I have a pandas dataframe from which I wish to construct some matrices using numpy arrays. These matrices will be constructed based on variables in the dataframe, and I would like to create these via a loop over a list of the dataframe variables. I would also like the numpy arrays to be named based on the variable, so that I can easily reference them.
Below is code to try to illustrate my problem. I create a dataframe with two categorical variables and an identifier. I then create a list 'vars' with the variable names I'd like to loop over.
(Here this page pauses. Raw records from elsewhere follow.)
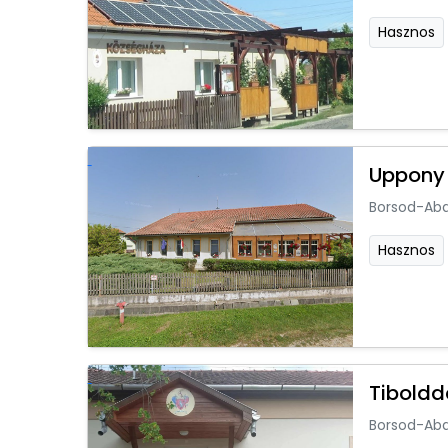
Hasznos
Uppony
Borsod-Ab
Hasznos
Tiboldd
Borsod-Ab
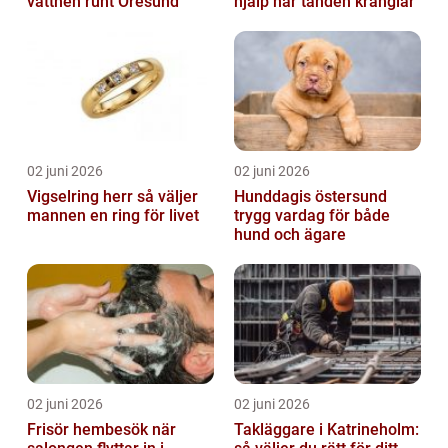
vattnen runt Öresund
hjälp när tanden krånglar
02 juni 2026
02 juni 2026
Vigselring herr så väljer
Hunddagis östersund
mannen en ring för livet
trygg vardag för både
hund och ägare
02 juni 2026
02 juni 2026
Frisör hembesök när
Takläggare i Katrineholm:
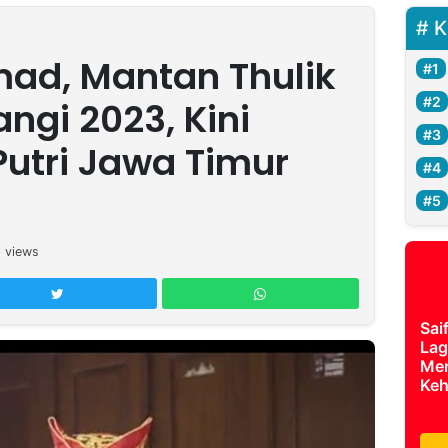
K
mad, Mantan Thulik
ngi 2023, Kini
 Putri Jawa Timur
1
views
Sai
Lag
Mer
Keh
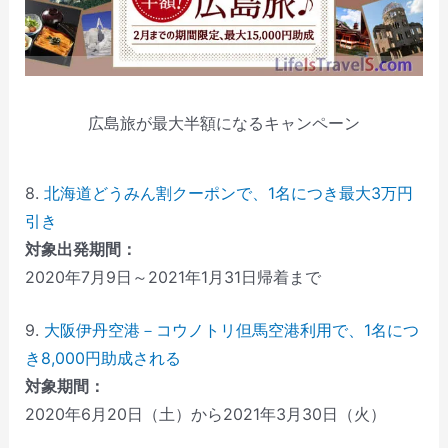
広島旅が最大半額になるキャンペーン
8.
北海道どうみん割クーポンで、1名につき最大3万円
引き
対象出発期間：
2020年7月9日～2021年1月31日帰着まで
9.
大阪伊丹空港－コウノトリ但馬空港利用で、1名につ
き8,000円助成される
対象期間：
2020年6月20日（土）から2021年3月30日（火）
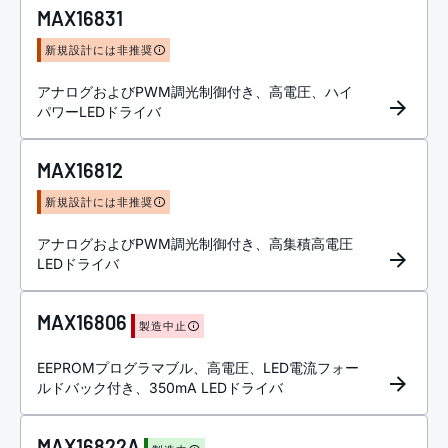
MAX16831
新規設計には非推奨
アナログおよびPWM調光制御付き、高電圧、ハイ
パワーLEDドライバ
MAX16812
新規設計には非推奨
アナログおよびPWM調光制御付き、高集積高電圧
LEDドライバ
MAX16806
製造中止
EEPROMプログラマブル、高電圧、LED電流フォー
ルドバック付き、350mA LEDドライバ
MAX16822A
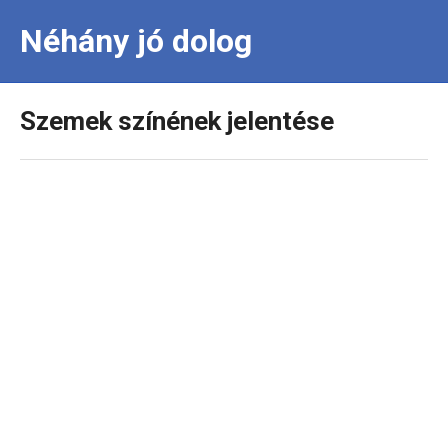
Néhány jó dolog
Szemek színének jelentése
I show that my code runs outside the loop (although the object created is pandas not numpy). The commented piece at the end does not work, but shows my attempt at including the variable string in the loop.
import pandas as pd
import numpy as np
import random
mult_cat = [] # multiple categories
bin_cat = [] # binary categories
id = []
for i in range(0,10):
x = random.randint(0,4)
y = random.randint(0,1)
z = i+1
mult_cat.append(x)
bin_cat.append(y)
id.append(z)
data_2 = {'ID': id,
'mult_cat': mult_cat,
'bin_cat': bin_cat}
df = pd.DataFrame(data_2,
columns = ['ID', 'mult_cat', 'bin_cat'])
vars = ['mult_cat', 'bin_cat']
twice_mult_cat=2*df.mult_cat
print(mult_cat)
print(twice_mult_cat)
"""
for var in vars:
twice_var=2*df.var
print(twice_var)
"""
I believe there are at least two issues here.
1) I am simply multiplying the pandas array, so the resulting object is not a numpy array.
2) The issue of naming, which is, I think, the more important issue here.